Pada 2018, sekitar 300 BLK tersedia di sejumlah wilayah. Sampai akhir 2019, pemerintah memiliki target untuk mendirikan 1.000 BLK Komunitas yang melatih 100.000 orang.
Kolaborasi
Secara terpisah, Ketua Komite Pelatihan Vokasi Nasional (KPVN) Anton J Supit menyambut baik kerja sama tersebut. Menurut dia, pelibatan dunia industri dalam pelatihan vokasi sangat penting sebagai bagian dari kolaborasi untuk menyiapkan angkatan kerja yang adaptif terhadap kebutuhan pasar kerja.

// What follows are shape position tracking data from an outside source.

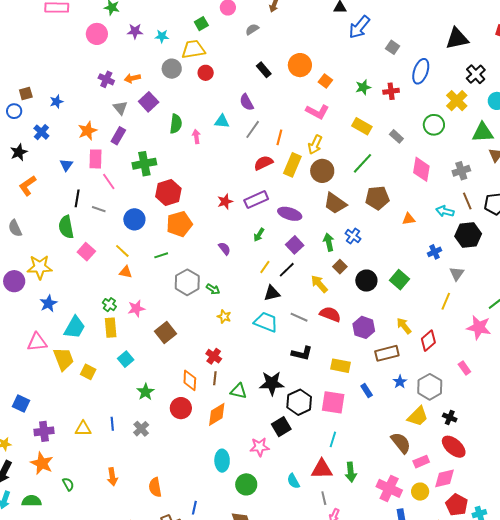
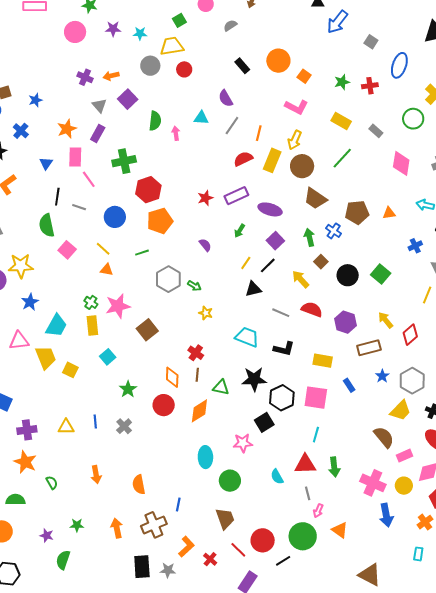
brown pentagon: (377, 198) -> (357, 212), moved
pink star: (136, 308) -> (118, 306), size x1.4
cyan trapezoid: (266, 322) -> (247, 337), moved

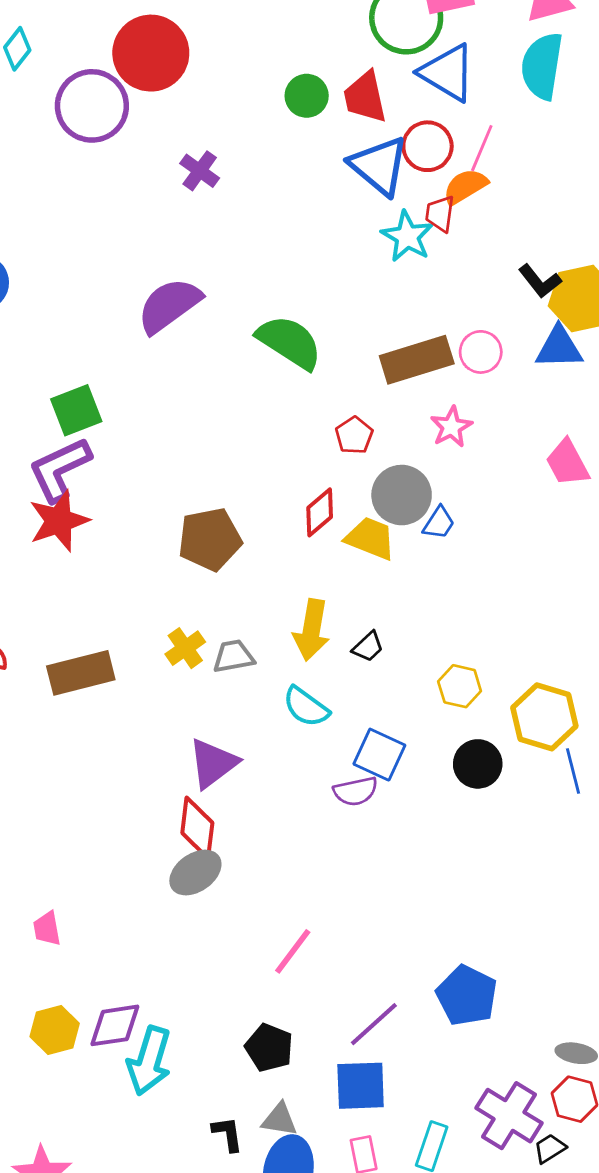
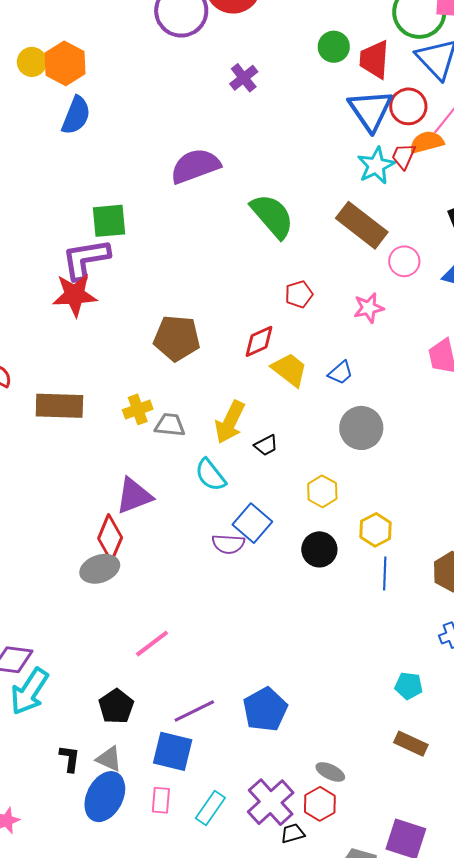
brown rectangle: (417, 360) -> (362, 225), moved, turned 39
gray circle: (402, 495) -> (361, 428), moved
yellow hexagon: (544, 717) -> (376, 530), size x0.7

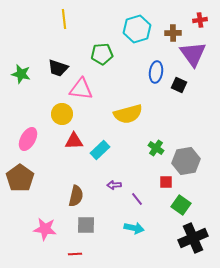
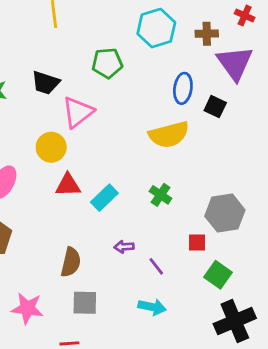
red cross: (200, 20) -> (245, 15), turned 32
pink triangle: (81, 89) -> (78, 112), turned -45
yellow semicircle: (128, 114) -> (169, 135), moved
green cross: (156, 148) -> (161, 195), moved

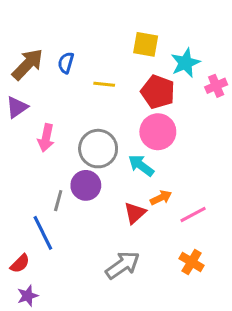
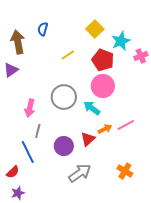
yellow square: (146, 44) -> (95, 29), turned 36
blue semicircle: (66, 63) -> (43, 29), moved
brown arrow: (28, 64) -> (18, 42), turned -55
yellow line: (104, 84) -> (68, 55), turned -40
pink arrow: (46, 138) -> (30, 108), moved
purple circle: (86, 185) -> (64, 146), moved
pink line: (193, 215) -> (126, 125), moved

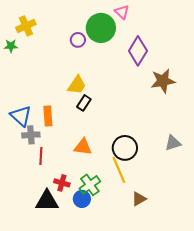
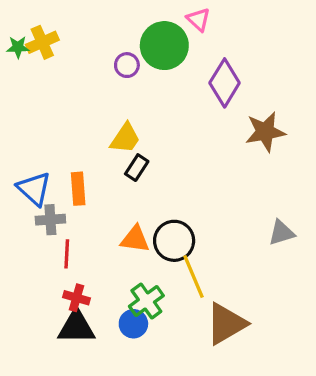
green star: (11, 46) -> (18, 47), moved
black circle: (125, 148) -> (174, 241), moved
red cross: (62, 183) -> (76, 298), moved
brown triangle: (139, 199) -> (226, 324), size x1.8

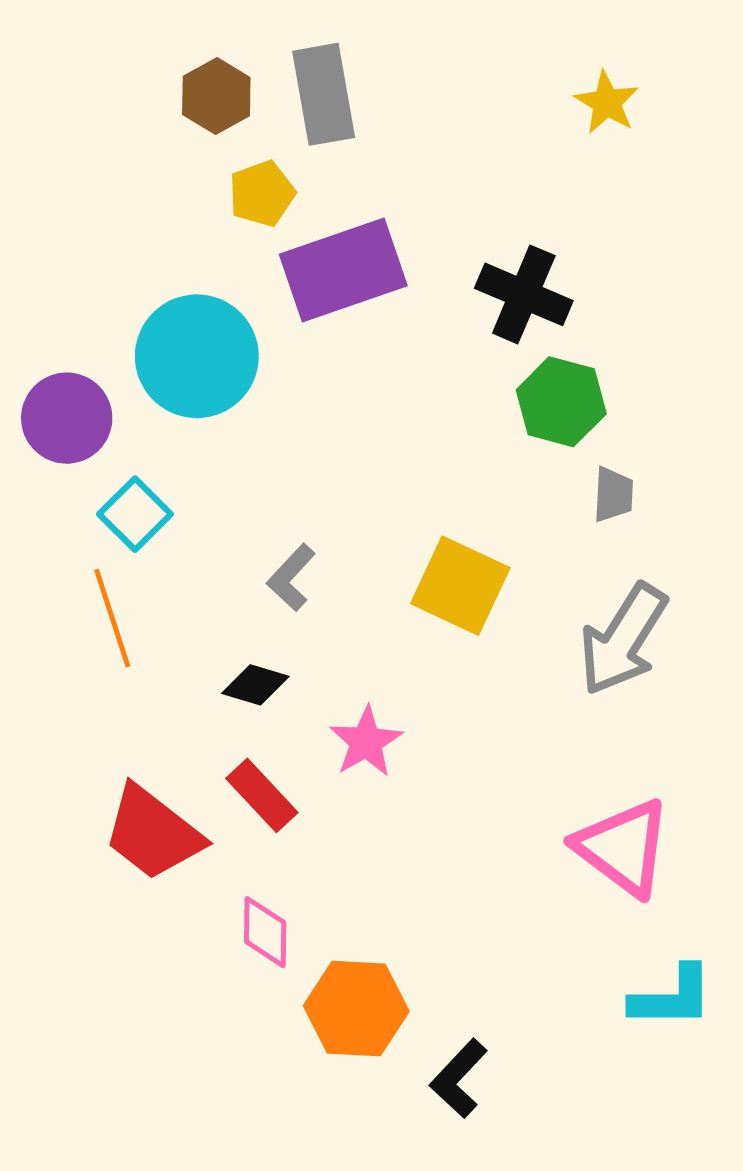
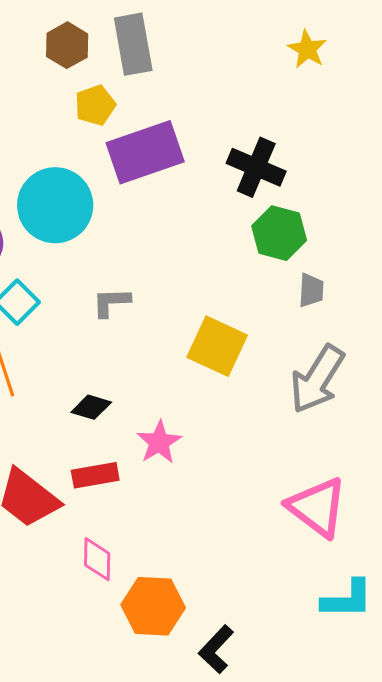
gray L-shape: (291, 577) -> (111, 302), moved, turned 45
red rectangle: (262, 795) -> (95, 475), turned -57

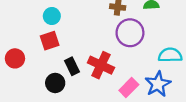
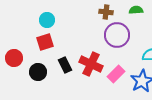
black circle: (55, 83) -> (38, 72), moved
pink rectangle: (129, 87) -> (116, 74), moved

KPVN merupakan kolaborasi Kemnaker, Kamar Dagang dan Industri (Kadin) Indonesia, serikat pekerja, akademisi, serta masyarakat sipil untuk menyiapkan sistem pelatihan vokasi bagi angkatan kerja. Kolaborasi yang berjalan sejak tahun 2017 tersebut bertujuan membangun sistem penyiapan angkatan kerja yang efektif dan efisien sesuai kebutuhan pasar kerja, untuk mendukung produktivitas dunia usaha dan dunia industri.

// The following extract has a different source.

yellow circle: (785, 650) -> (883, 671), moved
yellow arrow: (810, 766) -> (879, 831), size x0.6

”Kolaborasi, komunikasi, dan fleksibilitas menjadi kunci penting dalam menyiapkan sistem pelatihan vokasi terintegrasi dan komprehensif. Globalisasi dan kompetisi yang semakin ketat membuat kita membutuhkan angkatan kerja yang kompeten dan berdaya saing tinggi sehingga produktivitas nasional pun meningkat,” tutur Anton, yang juga Wakil Ketua Umum Kadin Indonesia Bidang Ketenagakerjaan dan Hubungan Industrial.